これがKeen.ioのエクスプローラーで、さまざまなクエリを実行し希望するデータを得られます。たとえば、ある写真を気に入ったユーザーの総数を知りたい場合は「analysis type(解析タイプ)」を「count(集計)」に、「event collection(収集するイベント)」を「Favorited Photo(お気に入りに選ばれた写真)」に設定し「Run Query(クエリの実行)」ボタンを押して実行します。

count favorited photo

特定のフィールドを使用して集計をグループ化したい場合は「Group By(グループ化)」セクションにあるフィールドを選択してからクエリを実行します。次の例では「gallery(ギャラリー)」を選択し、結果をコレクションごとにグループ化しました。

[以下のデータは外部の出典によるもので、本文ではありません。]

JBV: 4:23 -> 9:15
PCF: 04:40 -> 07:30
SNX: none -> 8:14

get favorited photo count by each group

「extraction(抽出)」クエリも実行できます。

extraction

これはリレーショナルデータベースシステムのSELECT *と同等です。データをCSVファイルにエクスポートしたいときはこの機能を使用します。

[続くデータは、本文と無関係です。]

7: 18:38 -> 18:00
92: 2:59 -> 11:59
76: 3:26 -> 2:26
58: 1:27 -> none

「select unique(一意選択)」という分析タイプもあります。使用すると特定のフィールドの値を一意に(重複なしに)取り出せます。次の例では「Favorited Photo(お気に入りに選ばれた写真)」イベントが発生したすべての表題を一意に取り出しています。

select unique

フィルターを使用すれば、データを特定のフィールドでフィルタリングできます。使用するには、最初にFilters(フィルター)セクションをクリックし、続いてフィルターとして使いたいフィールドを選択します。次の例では「gallery(ギャラリー)」フィールドを選択し、値は「Cats(猫)」を設定しています。

filter by gallery

設定したあと、グループ化フィールドとして「caption(表題)」フィールドを選択します。猫のコレクションでそれぞれの写真をブックマークしたユーザーがどれくらいいるか表示されます。

filter and group

最後に「preview collections(コレクションのプレビュー)」のリンクをクリックすると各デバイスから送信された生データを確認できます。

preview collections link

以下が得られたデータのサンプルです。

[
  {
    "parsed_user_agent": {
      "device": {
        "family": "Samsung SM-T113NU"
      },
      "os": {
        "major": "4",
        "patch_minor": null,
        "minor": "4",
        "family": "Android",
        "patch": "4"
      },
      "browser": {
        "major": "4",
        "minor": "4",
        "family": "Android",
        "patch": "4"
      }
    },
    "keen": {
      "timestamp": "2016-07-15T06:00:18.986Z",
      "created_at": "2016-07-15T06:00:19.236Z",
      "id": "xxx"
    },
    "url": "https://pixabay.com/static/uploads/photo/2016/05/31/16/04/humboldt-penguin-1427228_640.jpg",
    "userId": "xxx",
    "caption": "swimming penguin",
    "user_agent": "Dalvik/1.6.0 (Linux; U; Android 4.4.4; SM-T113NU Build/KTU84P)",
    "ip_geo_info": {
      "province": null,
      "city": null,
      "postal_code": null,
      "continent": "Asia",
      "country": "Philippines"
    },
    "ip_address": "112.xxx.xx.xx",
    "gallery": "Penguins",
    "page_url": "https://pixabay.com/static/uploads/photo/2016/05/31/16/04/humboldt-penguin-1427228_640.jpg"
  }
]

上のように、保存するように指定したデータやそのほかの情報が含まれています。たとえば、デバイス情報、IPアドレス、地理情報、keen.iduserIdといったユーザー情報などです。keen.idはKeen.ioがこのイベント用に生成した固有IDです。userIdは本記事で追加した固有デバイスIDです。

この記事の解析

以上です! この記事では、React Nativeアプリに解析ツールを実装する方法としてSegment.ioとKeen.ioを説明してきました。記事を通して、アプリに解析ツールを実装するための知識を伝えられていれば幸いです。